В косторезной мастерской, где столы и камни резчиков были припорошены костяным снегом, старый Гэмауге ответил:

— А чего гадать? Посмотри туда.

Он показал кривым пальцем с толстым сизым ногтем на девушку у окна:

— Таня Печетегина рисует старый Уэлен.

Перед Таней на столе лежал готовый клык. Краски были нежные, словно успели чуть выцвести. На клыке был старый Уэлен, каким его видел Кнуд Расмуссен. Льдины стояли у берега, сопки были покрыты первым снегом. И женщины шли со склонов пологих сопок, неся кожаные мешки с ягодами, листьями.

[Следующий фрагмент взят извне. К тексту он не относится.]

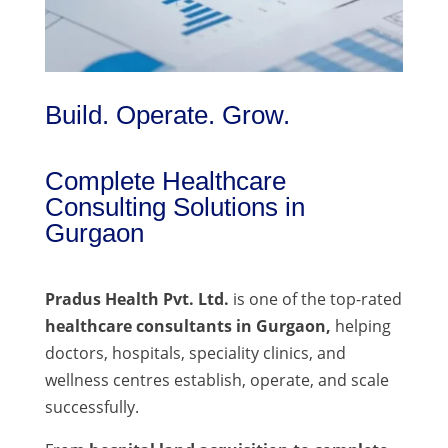
Build. Operate. Grow.
Complete Healthcare
Consulting Solutions in
Gurgaon
Pradus Health Pvt. Ltd.
is one of the top-rated
healthcare consultants in Gurgaon,
helping
doctors, hospitals, speciality clinics, and
wellness centres establish, operate, and scale
successfully.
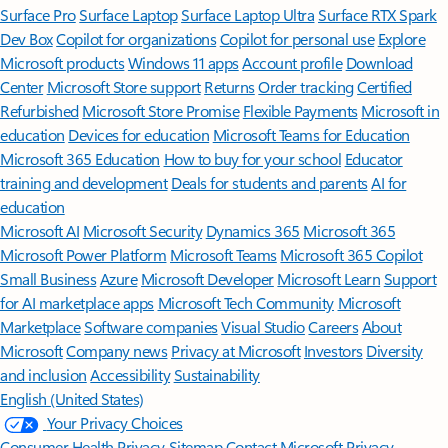
Surface Pro
Surface Laptop
Surface Laptop Ultra
Surface RTX Spark
Dev Box
Copilot for organizations
Copilot for personal use
Explore
Microsoft products
Windows 11 apps
Account profile
Download
Center
Microsoft Store support
Returns
Order tracking
Certified
Refurbished
Microsoft Store Promise
Flexible Payments
Microsoft in
education
Devices for education
Microsoft Teams for Education
Microsoft 365 Education
How to buy for your school
Educator
training and development
Deals for students and parents
AI for
education
Microsoft AI
Microsoft Security
Dynamics 365
Microsoft 365
Microsoft Power Platform
Microsoft Teams
Microsoft 365 Copilot
Small Business
Azure
Microsoft Developer
Microsoft Learn
Support
for AI marketplace apps
Microsoft Tech Community
Microsoft
Marketplace
Software companies
Visual Studio
Careers
About
Microsoft
Company news
Privacy at Microsoft
Investors
Diversity
and inclusion
Accessibility
Sustainability
English (United States)
Your Privacy Choices
Consumer Health Privacy
Sitemap
Contact Microsoft
Privacy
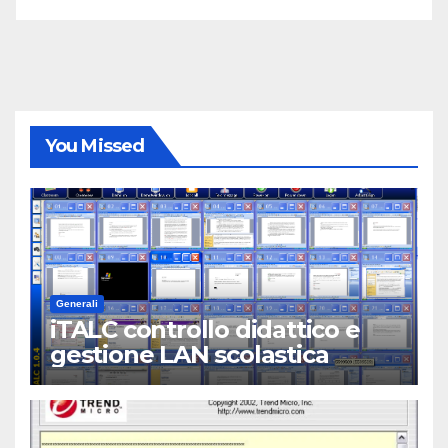
You Missed
Generali
iTALC controllo didattico e
gestione LAN scolastica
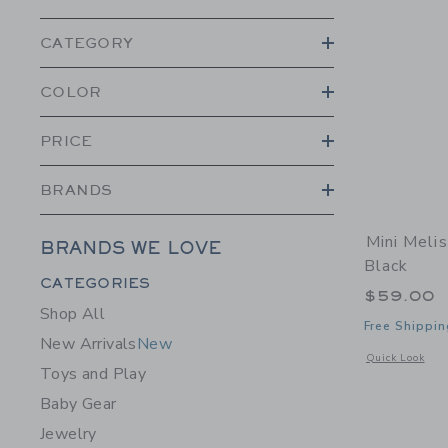
CATEGORY
COLOR
PRICE
BRANDS
Mini Melis
BRANDS WE LOVE
Black
Category Menu Grouping
CATEGORIES
$59.00
Shop All
Free Shippin
New Arrivals
New
Opens a modal w
Quick Look
Toys and Play
Baby Gear
Jewelry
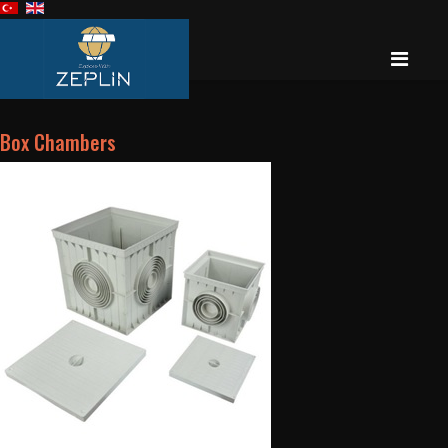
Box Chambers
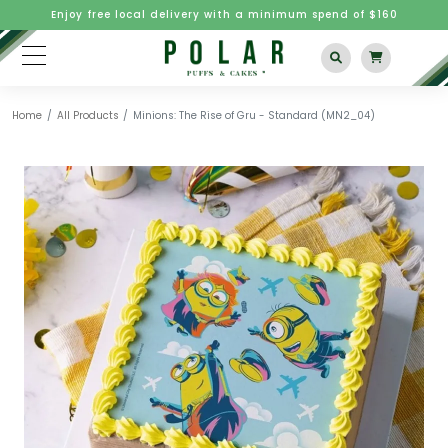
Enjoy free local delivery with a minimum spend of $160
Home
All Products
Minions: The Rise of Gru - Standard (MN2_04)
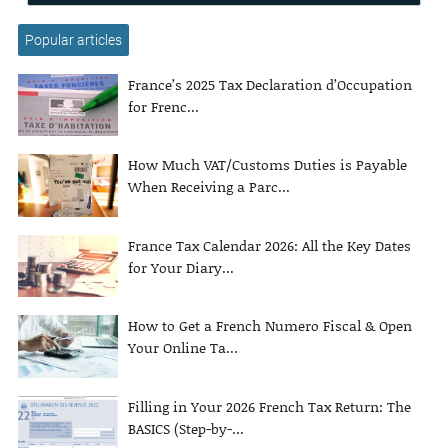
Popular articles
France’s 2025 Tax Declaration d’Occupation
for Frenc...
How Much VAT/Customs Duties is Payable
When Receiving a Parc...
France Tax Calendar 2026: All the Key Dates
for Your Diary...
How to Get a French Numero Fiscal & Open
Your Online Ta...
Filling in Your 2026 French Tax Return: The
BASICS (Step-by-...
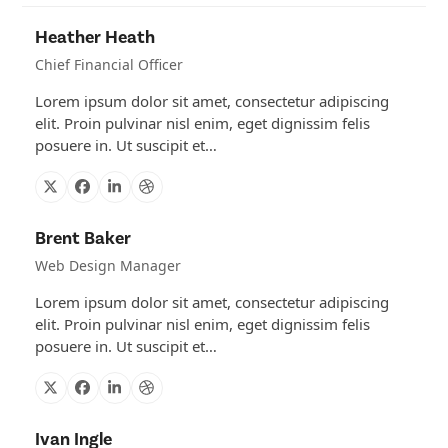
Heather Heath
Chief Financial Officer
Lorem ipsum dolor sit amet, consectetur adipiscing
elit. Proin pulvinar nisl enim, eget dignissim felis
posuere in. Ut suscipit et…
X
Facebook
Linkedin
Dribbble
Brent Baker
Web Design Manager
Lorem ipsum dolor sit amet, consectetur adipiscing
elit. Proin pulvinar nisl enim, eget dignissim felis
posuere in. Ut suscipit et…
X
Facebook
Linkedin
Dribbble
Ivan Ingle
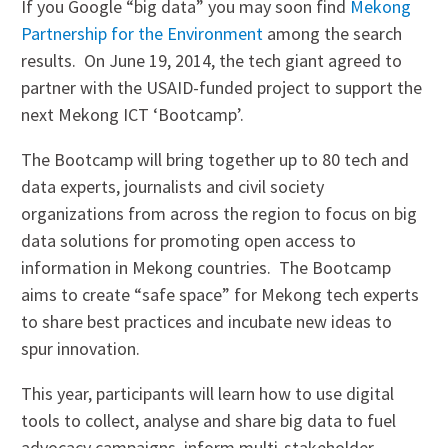
If you Google “big data” you may soon find
Mekong
Partnership for the Environment
among the search
results. On June 19, 2014, the tech giant agreed to
partner with the USAID-funded project to support the
next Mekong ICT ‘Bootcamp’.
The Bootcamp will bring together up to 80 tech and
data experts, journalists and civil society
organizations from across the region to focus on big
data solutions for promoting open access to
information in Mekong countries. The Bootcamp
aims to create “safe space” for Mekong tech experts
to share best practices and incubate new ideas to
spur innovation.
This year, participants will learn how to use digital
tools to collect, analyse and share big data to fuel
advocacy campaigns, inform multi-stakeholder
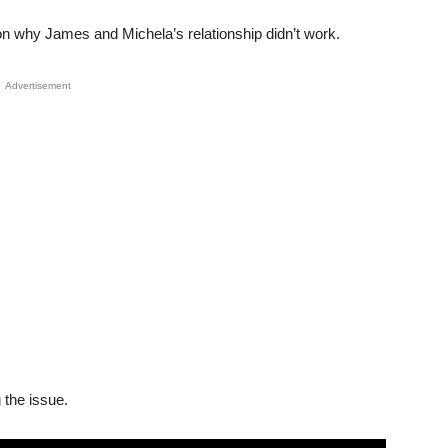
son why James and Michela’s relationship didn’t work.
Advertisement
 the issue.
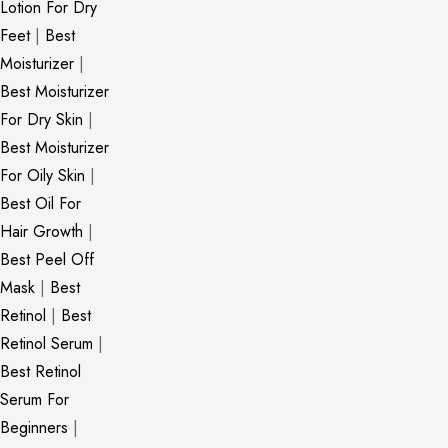
Lotion For Dry
Feet
|
Best
Moisturizer
|
Best Moisturizer
For Dry Skin
|
Best Moisturizer
For Oily Skin
|
Best Oil For
Hair Growth
|
Best Peel Off
Mask
|
Best
Retinol
|
Best
Retinol Serum
|
Best Retinol
Serum For
Beginners
|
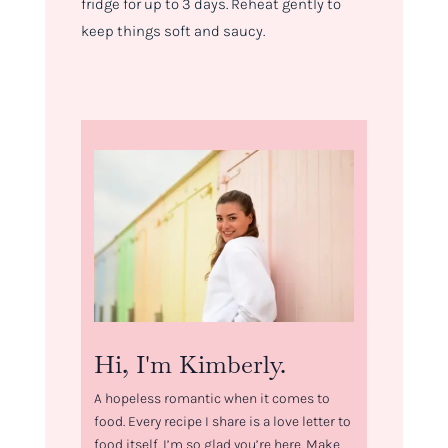
fridge for up to 3 days. Reheat gently to
keep things soft and saucy.
Hi, I'm Kimberly.
A hopeless romantic when it comes to
food. Every recipe I share is a love letter to
food itself. I’m so glad you’re here. Make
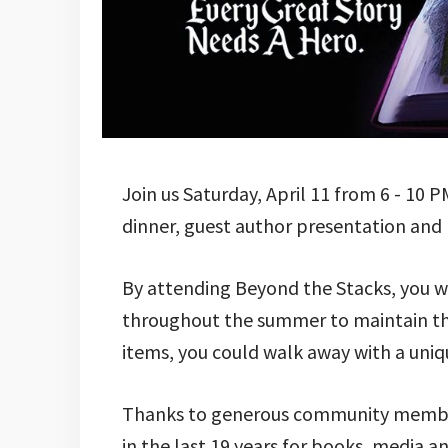
Join us Saturday, April 11 from 6 - 10 
dinner, guest author presentation and l
By attending Beyond the Stacks, you wi
throughout the summer to maintain their
items, you could walk away with a uniq
Thanks to generous community members
in the last 19 years for books, media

Таня подняла голову, улыбнулась и перевернула клык другой стороной. Теперь перед Наноком предстал сегодняшний Уэлен: ряды деревянных домиков на той же косе; среди них выделялись новые двухэтажные дома, здание новой школы и даже недостроенные корпуса новой косторезной мастерской… Но тот же лед стоял у берега, и вершины сопок были присыпаны свежим снегом… Женщины шли домой, только вместо кожаных мешочков несли в руках полиэтиленовые: сквозь прозрачную пленку просвечивали алые ягоды морошки. Да и одежда кое в чем отличалась: на многих женщинах вместо цветастых камлеек были пальто и нейлоновые куртки, а на ногах — резиновые сапожки.